Prosedur diagnosis dilakukan pada semua pasien termasuk: riwayat kesehatan, laringoskopi indirek, laringoskop direk, dan gastroskopi. Pasien diperiksa dengan endoskopi fleksibel, dan hasilnya dicatat dengan sistem VHS. Data diperiksa dengan alat yang sama dan dengan monitor yang sama oleh dua orang gastoenterologis dan spesialis THT. Riwayat kesehatan dilibatkan sebagai informasi dengan gejala atau kebiasaan tertentu: nyeri pada faring, salivasi berlebihan, batuk, serak, sensasi globus (sensasi ada bola atau sesuatu di tenggorok, iritasi terus-menerus yang menyebabkan batuk atau bengkak), sesak napas malam hari, mengorok, asma, rinosinusitis, alkoholik, dada seperti terbakal, dan merokok. Kami telah membandingkan ada dan tidaknya gejala tertentu yang berkaitan dengan PL maupun GERD, jenis kelamin pasien dan usia pasien, dan hubungan kejadian PL dengan GERD Deskripsi numerik dalam studi ini ditampilkan dengan metode klasik statistik deskriptif, yaitu arithmetic mean dan mean value median, standard deviasi, koefisien variasi, dan standard eror yang diukur sebagai variabilitas, mencakupi minimal dan maximal value. Tergantung dengan kondisi variabel masing-masing, analisis hasil studi diolah dengan Pearson statistik, untuk membandingkan perbedaan antara frekuensi dan karakteristik nonparametrik, untuk satu atau dua karakter. Fishers probabilitas test digunakan untuk limitasi numerik untuk tabel dua kali dua. Perbandingan rata-rata dari karakteristik parametrik diolah dengan students t test untuk dua kelompok data. Rank sum test sebagai unji nonparametrik digunakan pada sampel independen, sementara equivalent paired test untuk sampel dependen. Untuk perbandingan tiga kelompok data atau lebih diolah dengan ANOVA untuk data parametrik sementara analisis nonparametrik non varians digunakan untuk mengolah data non parametrik. Metode single corelatuon dan regresion digunakan untuk menganalisis asosiasi. Pada semua metode analisis, level signifikansi yang digunakan sebesar 0.05.

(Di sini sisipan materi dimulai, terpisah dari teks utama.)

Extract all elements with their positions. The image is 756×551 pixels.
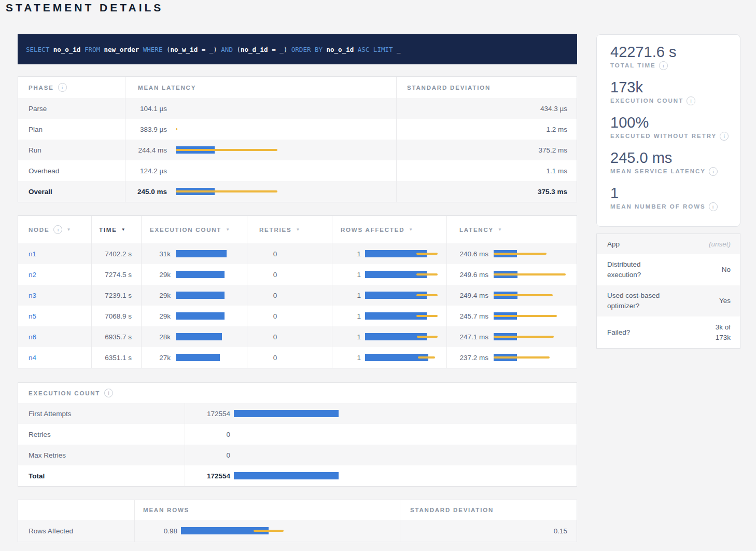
statement-info-label-text: Used cost-based optimizer?: [607, 291, 672, 311]
node-time-value: 7402.2 s: [105, 250, 132, 258]
table-cell: 237.2 ms: [446, 347, 578, 368]
table-cell: First Attempts: [18, 403, 185, 424]
stddev-value: 1.2 ms: [546, 126, 567, 133]
sort-arrow-icon[interactable]: ▼: [121, 227, 127, 232]
column-header-standard-deviation: STANDARD DEVIATION: [407, 85, 491, 91]
exec-count-value: 29k: [142, 312, 171, 320]
latency-value: 247.1 ms: [447, 333, 488, 341]
column-header[interactable]: TIME: [99, 227, 117, 233]
statement-info-value-text: No: [722, 265, 731, 275]
table-cell: 31k: [141, 243, 247, 264]
exec-row: Retries0: [18, 424, 577, 445]
sort-arrow-icon[interactable]: ▼: [226, 227, 231, 232]
info-icon[interactable]: i: [720, 132, 729, 141]
rows-affected-bar-chart: [365, 330, 444, 343]
node-link[interactable]: n6: [29, 333, 36, 341]
mean-bar: [176, 312, 225, 320]
table-cell: 1: [332, 306, 446, 326]
table-cell: n5: [18, 306, 91, 326]
summary-stat: 100%EXECUTED WITHOUT RETRYi: [610, 114, 726, 141]
sql-token: (: [233, 46, 241, 53]
info-icon[interactable]: i: [709, 167, 718, 176]
sql-token: WHERE: [139, 46, 166, 53]
info-icon[interactable]: i: [58, 83, 67, 92]
summary-stats-card: 42271.6 sTOTAL TIMEi173kEXECUTION COUNTi…: [596, 34, 740, 227]
sort-arrow-icon[interactable]: ▼: [66, 227, 72, 232]
latency-value: 240.6 ms: [447, 250, 488, 258]
execution-count-table: EXECUTION COUNTiFirst Attempts172554Retr…: [18, 382, 577, 487]
table-cell: 27k: [141, 347, 247, 368]
table-cell: Rows Affected: [18, 520, 134, 542]
info-icon[interactable]: i: [104, 389, 113, 397]
sort-arrow-icon[interactable]: ▼: [409, 227, 414, 232]
column-header[interactable]: LATENCY: [459, 227, 494, 233]
phase-row: Overhead124.2 µs1.1 ms: [18, 160, 577, 181]
latency-bar-chart: [176, 185, 392, 198]
node-stats-table: NODEi▼TIME▼EXECUTION COUNT▼RETRIES▼ROWS …: [18, 215, 577, 368]
table-cell: 1: [332, 347, 446, 368]
statement-info-value: No: [693, 254, 740, 285]
exec-count-value: 31k: [142, 250, 171, 258]
rows-affected-table: MEAN ROWSSTANDARD DEVIATIONRows Affected…: [18, 500, 577, 542]
latency-bar-chart: [494, 247, 573, 260]
column-header[interactable]: EXECUTION COUNT: [150, 227, 221, 233]
exec-row-value: 0: [185, 431, 230, 438]
node-row: n57068.9 s29k01245.7 ms: [18, 306, 577, 326]
summary-stat-label: TOTAL TIMEi: [610, 61, 726, 70]
rows-affected-row: Rows Affected0.980.15: [18, 520, 577, 542]
exec-count-bar-chart: [176, 351, 244, 364]
latency-value: 249.4 ms: [447, 292, 488, 299]
table-cell: Overhead: [18, 160, 125, 181]
column-header[interactable]: ROWS AFFECTED: [341, 227, 404, 233]
stddev-line: [416, 294, 438, 296]
table-cell: Run: [18, 140, 125, 160]
mean-latency-value: 244.4 ms: [125, 146, 167, 154]
sort-arrow-icon[interactable]: ▼: [296, 227, 301, 232]
node-link[interactable]: n5: [29, 312, 36, 320]
info-icon[interactable]: i: [709, 202, 718, 211]
sort-arrow-icon[interactable]: ▼: [498, 227, 503, 232]
exec-table-header: EXECUTION COUNTi: [18, 383, 577, 403]
statement-info-label: Distributed execution?: [597, 254, 693, 285]
column-header[interactable]: NODE: [29, 227, 49, 233]
column-header[interactable]: RETRIES: [259, 227, 291, 233]
table-cell: 1: [332, 264, 446, 285]
info-icon[interactable]: i: [687, 97, 695, 105]
mean-rows-value: 0.98: [135, 527, 177, 535]
table-cell: 434.3 µs: [396, 98, 578, 119]
node-time-value: 7068.9 s: [105, 312, 132, 320]
node-link[interactable]: n2: [29, 271, 36, 279]
exec-count-value: 28k: [142, 333, 171, 341]
table-cell: 6351.1 s: [91, 347, 141, 368]
rows-table-header: MEAN ROWSSTANDARD DEVIATION: [18, 500, 577, 520]
phase-name: Plan: [29, 126, 43, 133]
info-icon[interactable]: i: [53, 225, 62, 234]
stddev-line: [416, 315, 438, 317]
node-link[interactable]: n1: [29, 250, 36, 258]
table-cell: 124.2 µs: [125, 160, 396, 181]
rows-row-label: Rows Affected: [29, 527, 73, 535]
table-cell: 1: [332, 243, 446, 264]
node-link[interactable]: n3: [29, 292, 36, 299]
table-cell: Plan: [18, 119, 125, 140]
table-cell: RETRIES▼: [247, 216, 332, 243]
stddev-line: [176, 128, 177, 130]
mean-bar: [176, 271, 225, 278]
table-cell: Retries: [18, 424, 185, 445]
exec-row: First Attempts172554: [18, 403, 577, 424]
sql-token: ORDER BY: [291, 46, 327, 53]
summary-stat-label-text: EXECUTION COUNT: [610, 97, 683, 105]
table-cell: LATENCY▼: [446, 216, 578, 243]
info-icon[interactable]: i: [659, 61, 668, 70]
node-row: n27274.5 s29k01249.6 ms: [18, 264, 577, 285]
summary-stat: 245.0 msMEAN SERVICE LATENCYi: [610, 149, 726, 176]
node-link[interactable]: n4: [29, 354, 36, 362]
table-cell: 7239.1 s: [91, 285, 141, 306]
summary-stat-label-text: TOTAL TIME: [610, 62, 656, 70]
table-cell: 7068.9 s: [91, 306, 141, 326]
sql-token: SELECT: [26, 46, 53, 53]
column-header-mean-latency: MEAN LATENCY: [138, 85, 196, 91]
mean-bar: [176, 292, 225, 299]
summary-stat: 42271.6 sTOTAL TIMEi: [610, 43, 726, 70]
table-cell: 6935.7 s: [91, 326, 141, 347]
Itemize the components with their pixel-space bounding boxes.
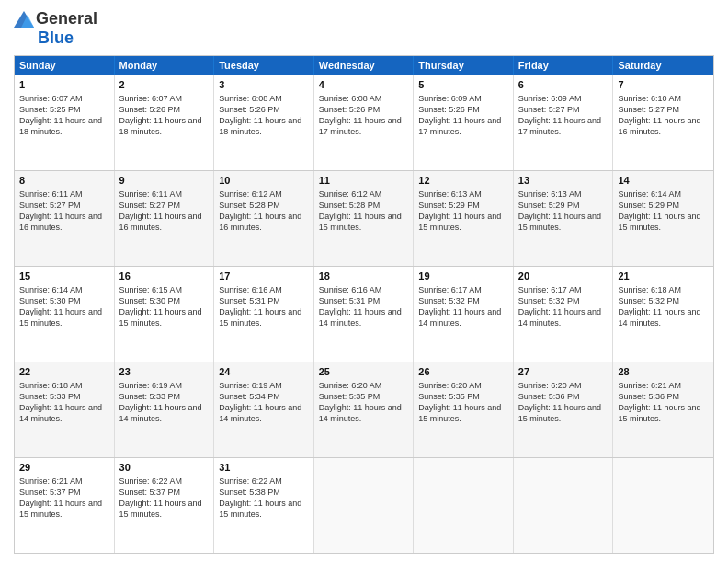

Regresi logistik digunakan untuk menganalisis pengaruh gejala pada outcome, misalnya tipe penyakit. ANOVA dengan proporsi digunakan untuk menganalisa hubungan antara PL dan GERD. Database dan pemrosesan data dilaksanakan menggunakan program institusi yang dikembangkan oleh Institut of Medical Statistics and Informatics, Faculty of Medicine, Belgrade.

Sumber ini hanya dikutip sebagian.